Search code examples
hamming-distanceedit-distance

Modification to Hamming distance/ Edit Distance


I am having trouble modifying the Hamming distance algorithm in order to affect my data in two ways

  1. Add .5 to the Hamming distance if a capital letter is switched for a lower case letter unless it is in the first position.
    Examples include: "Killer" and "killer" have a distance of 0 "killer" and "KiLler" have a Hamming distance of .5. "Funny" and FAnny" have a distance of 1.5 (1 for the different letter, additional .5 for the different capitalization).

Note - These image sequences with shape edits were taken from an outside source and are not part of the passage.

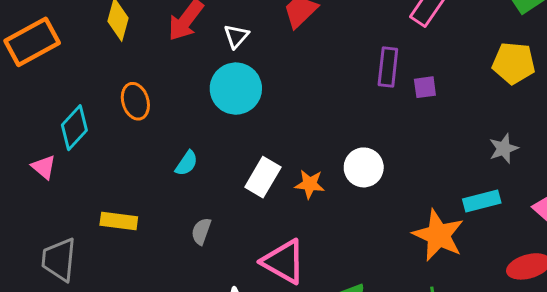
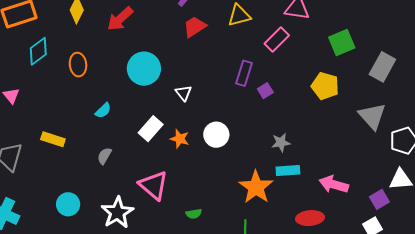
white triangle: (236, 36) -> (184, 93), moved, turned -30
purple square: (425, 87) -> (265, 91), turned -35
cyan diamond: (74, 128) -> (38, 51), moved
gray star: (504, 148) -> (281, 143), moved

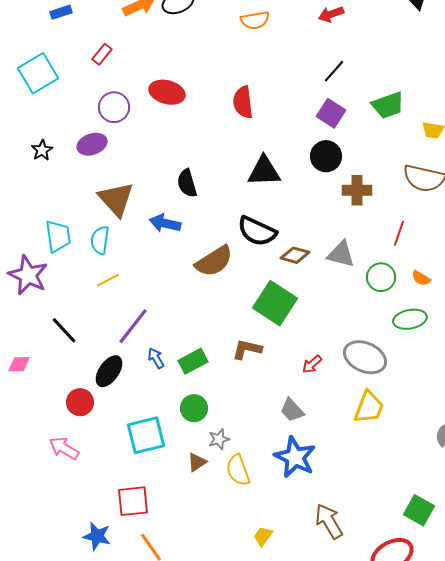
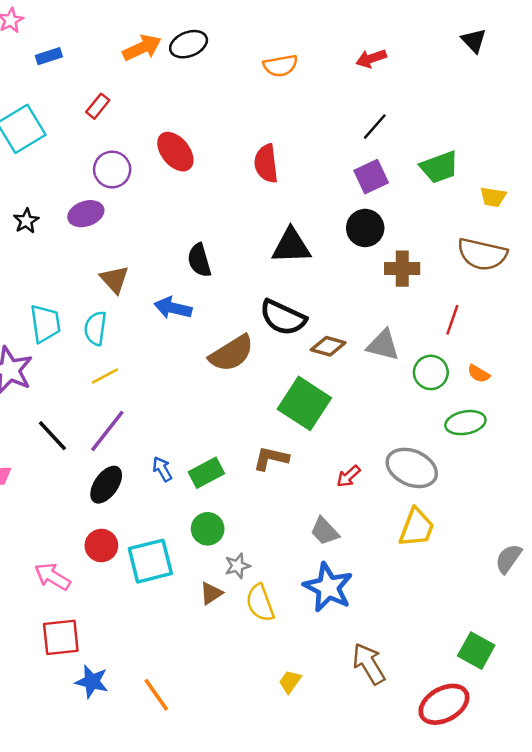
red ellipse: (167, 92) -> (175, 152), turned 36
purple square: (331, 113) -> (371, 177), turned 32
brown triangle: (116, 199) -> (115, 279), size x0.7
purple line: (133, 326) -> (107, 431), moved
red circle: (80, 402) -> (101, 546), moved
red square: (133, 501) -> (61, 637), moved

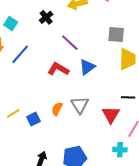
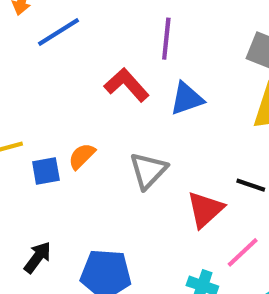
purple line: (70, 43) -> (166, 39), turned 36
orange semicircle: (57, 109) -> (82, 156), moved

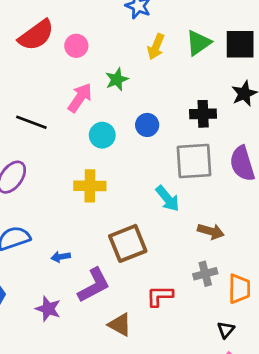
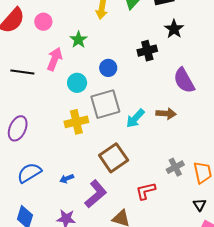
black line: (31, 122) -> (22, 72), moved
gray square: (194, 161) -> (105, 104), moved
cyan arrow: (168, 199) -> (135, 118), turned 95
brown arrow: (211, 231) -> (166, 114), moved

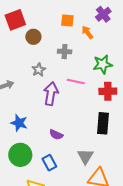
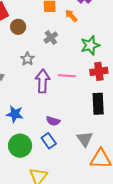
gray cross: (65, 52) -> (51, 38), turned -32
pink line: (76, 81) -> (67, 76), moved
blue rectangle: (49, 163) -> (49, 141), moved

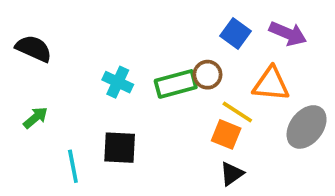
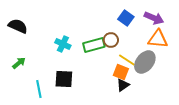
orange triangle: (271, 84) -> (158, 39), moved
gray ellipse: (307, 127) -> (145, 62), moved
black triangle: (232, 174) -> (123, 85), moved

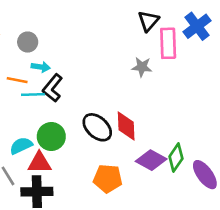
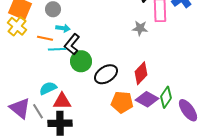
red diamond: (126, 126) -> (141, 73), moved, turned 45
black ellipse: (97, 127) -> (106, 74), turned -75
green circle: (51, 137) -> (81, 61), moved
orange pentagon: (108, 179) -> (122, 102), moved

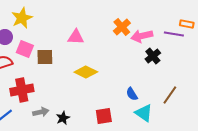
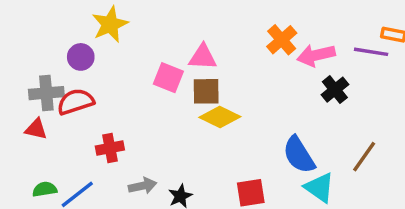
pink square: (25, 49) -> (168, 78), moved
brown square: (45, 57) -> (206, 91), moved
red cross: (22, 90) -> (110, 148), size x0.7
blue semicircle: (132, 94) -> (299, 155), size x1.6

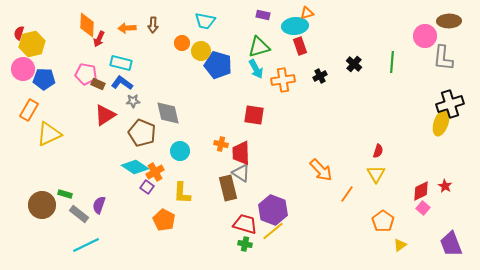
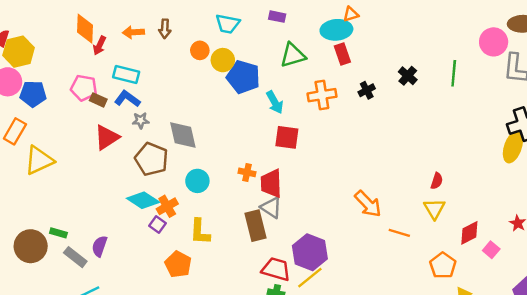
purple rectangle: (263, 15) -> (277, 17), moved
cyan arrow: (256, 69) -> (275, 102), moved
red diamond: (421, 191) -> (469, 233), moved
orange line: (347, 194) -> (399, 233), turned 72

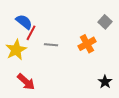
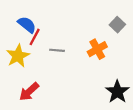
red arrow: (26, 82) -> (29, 92), turned 96
black star: (105, 82) -> (117, 92), size x1.5

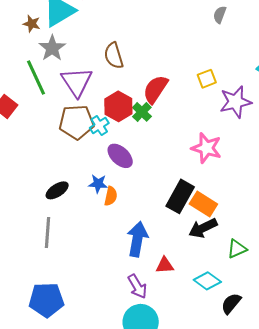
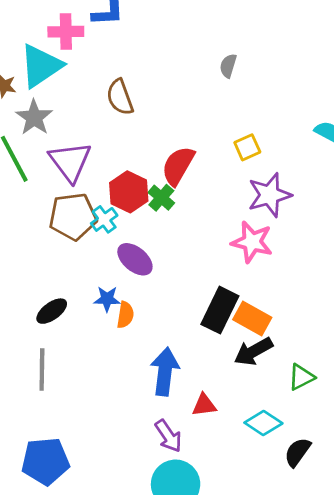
gray semicircle: (220, 15) -> (228, 66), moved
brown semicircle: (114, 56) -> (120, 97), moved
purple star: (236, 102) -> (269, 195), moved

  2. Making it so that b and d (and their capitalized counterparts) are seen as the same thing

Here is the code i have found that makes up the basic Hamming program

def hamming_distance(s1, s2):
    assert len(s1) == len(s2)
    return sum(ch1 != ch2 for ch1, ch2 in zip(s1, s2))

if __name__=="__main__":
    a = 'mark'
    b = 'Make'
    print hamming_distance(a, b) 

Any suggestions would be welcomed!


Solution

  • Here is a simple solution. For sure it could be optimized for better performance.

    Note: I used Python 3, since Python 2 will retire soon.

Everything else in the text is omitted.